Foraus' new paper argues that Switzerland needs to reconcile the disparity between its domestic and foreign policy on gender rights. The think tank argues that direct democracy is a threat to resolving discrimination against women in the workplace.
“The lack of popular support for gender equality measures, deeply conservative beliefs about the division of labour held by a large share of the population, and high costs associated with running a campaign for referenda present further obstacles to the implementation of measures against gender discrimination in the workplace,” argues the paper.
It argues that Switzerland needs to do more to implement The Convention on the Elimination of Discrimination against Women (CEDAW), which the Alpine nation ratified in 1997. The paper makes a series of recommendations.
1. Standardize affordability and availability of day-care centres in all cantons
Foraus argues that the regulation of childcare facilities must be standardized, since it is almost entirely the competences of the cantons and communes. Thus the availability and costs of day-care vary significantly among different places in Switzerland.
“Compared to the five day- care places that exist per 1,000 inhabitants in the canton of Aargau, only 0.6 places are available for the same number of inhabitants in Appenzell- Innerrhoden. Day-care in the francophone part of Switzerland is also greatly financed by public funds, while in the German and Italian parts of the country parents pay most expenses related to childcare out of their own pocket,” argues Foraus.

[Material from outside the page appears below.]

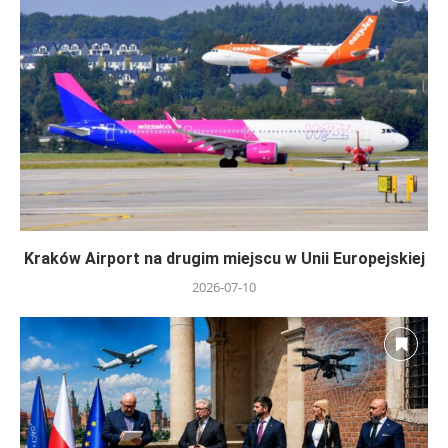
Kraków Airport na drugim miejscu w Unii Europejskiej
2026-07-10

2. Resolve incoherence in domestic and foreign policy concerning gender equality
The paper argues that Switzerland remains committed to contributing to gender equality internationally yet the federal government has often rejected moves to strengthen gender equality domestically. It cites the 2018 decision to opposes a four-week paternity leave as an example.
Foraus proposes standardizing gender inclusiveness in teacher training across all cantons too.
“Since education is also mostly regulated and funded by cantons, it is difficult to adopt a holistic strategy to mainstream gender-inclusive approaches in all curricula and trainings for teachers,” argues the paper.
“The Federal Office for Gender Equality (FOGE) should work together with the FDFA in developing strategic partnerships with leading media outlets to disseminate information on gender equality issues,” adds Foraus. The federal government should also work together with the Swiss Association of Judges, the Swiss University Conference and universities for the training of the judiciary, attorney and university law professors on the correct application of CEDAW, adds the paper.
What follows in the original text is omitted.